◆ Activity
The answer is to be an exact copy of the lines below running from the line with "projektach, a zaczynamy" down to the line with "komercyjnie działające projekty, które", both ends included, and nothing more.

◆ Raw data
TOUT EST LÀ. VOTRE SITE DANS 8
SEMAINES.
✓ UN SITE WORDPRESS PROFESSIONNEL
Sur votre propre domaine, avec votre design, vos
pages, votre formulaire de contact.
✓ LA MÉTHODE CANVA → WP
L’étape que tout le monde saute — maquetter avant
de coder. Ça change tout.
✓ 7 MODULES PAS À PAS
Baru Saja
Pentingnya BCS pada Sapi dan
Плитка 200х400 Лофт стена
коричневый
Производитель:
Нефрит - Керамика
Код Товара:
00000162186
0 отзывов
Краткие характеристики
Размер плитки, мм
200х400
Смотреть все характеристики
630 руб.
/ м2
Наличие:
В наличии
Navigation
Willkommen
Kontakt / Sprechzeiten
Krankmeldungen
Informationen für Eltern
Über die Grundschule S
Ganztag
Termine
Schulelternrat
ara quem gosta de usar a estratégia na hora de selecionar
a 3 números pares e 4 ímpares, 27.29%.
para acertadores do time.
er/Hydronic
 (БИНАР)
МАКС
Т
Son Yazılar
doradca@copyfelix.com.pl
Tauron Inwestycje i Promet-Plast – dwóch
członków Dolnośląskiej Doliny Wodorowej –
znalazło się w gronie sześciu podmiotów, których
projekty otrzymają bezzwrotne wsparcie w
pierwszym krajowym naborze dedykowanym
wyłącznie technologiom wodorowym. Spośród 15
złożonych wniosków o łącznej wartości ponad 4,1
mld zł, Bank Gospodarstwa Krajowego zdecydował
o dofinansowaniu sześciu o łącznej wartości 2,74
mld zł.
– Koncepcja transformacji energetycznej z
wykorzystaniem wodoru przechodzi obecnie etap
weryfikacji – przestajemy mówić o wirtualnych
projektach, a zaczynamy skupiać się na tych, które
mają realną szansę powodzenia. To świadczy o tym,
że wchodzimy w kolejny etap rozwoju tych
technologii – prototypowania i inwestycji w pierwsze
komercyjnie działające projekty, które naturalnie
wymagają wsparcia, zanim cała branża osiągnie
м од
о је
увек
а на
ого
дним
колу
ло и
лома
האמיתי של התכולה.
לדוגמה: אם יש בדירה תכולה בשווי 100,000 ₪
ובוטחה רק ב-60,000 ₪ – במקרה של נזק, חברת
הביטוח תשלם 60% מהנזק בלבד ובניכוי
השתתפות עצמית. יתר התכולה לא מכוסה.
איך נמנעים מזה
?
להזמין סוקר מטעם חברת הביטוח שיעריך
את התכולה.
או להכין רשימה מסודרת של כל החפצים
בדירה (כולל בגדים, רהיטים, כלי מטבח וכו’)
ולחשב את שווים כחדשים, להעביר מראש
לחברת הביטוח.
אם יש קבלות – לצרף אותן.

◆ Exercise output
projektach, a zaczynamy skupiać się na tych, które
mają realną szansę powodzenia. To świadczy o tym,
że wchodzimy w kolejny etap rozwoju tych
technologii – prototypowania i inwestycji w pierwsze
komercyjnie działające projekty, które naturalnie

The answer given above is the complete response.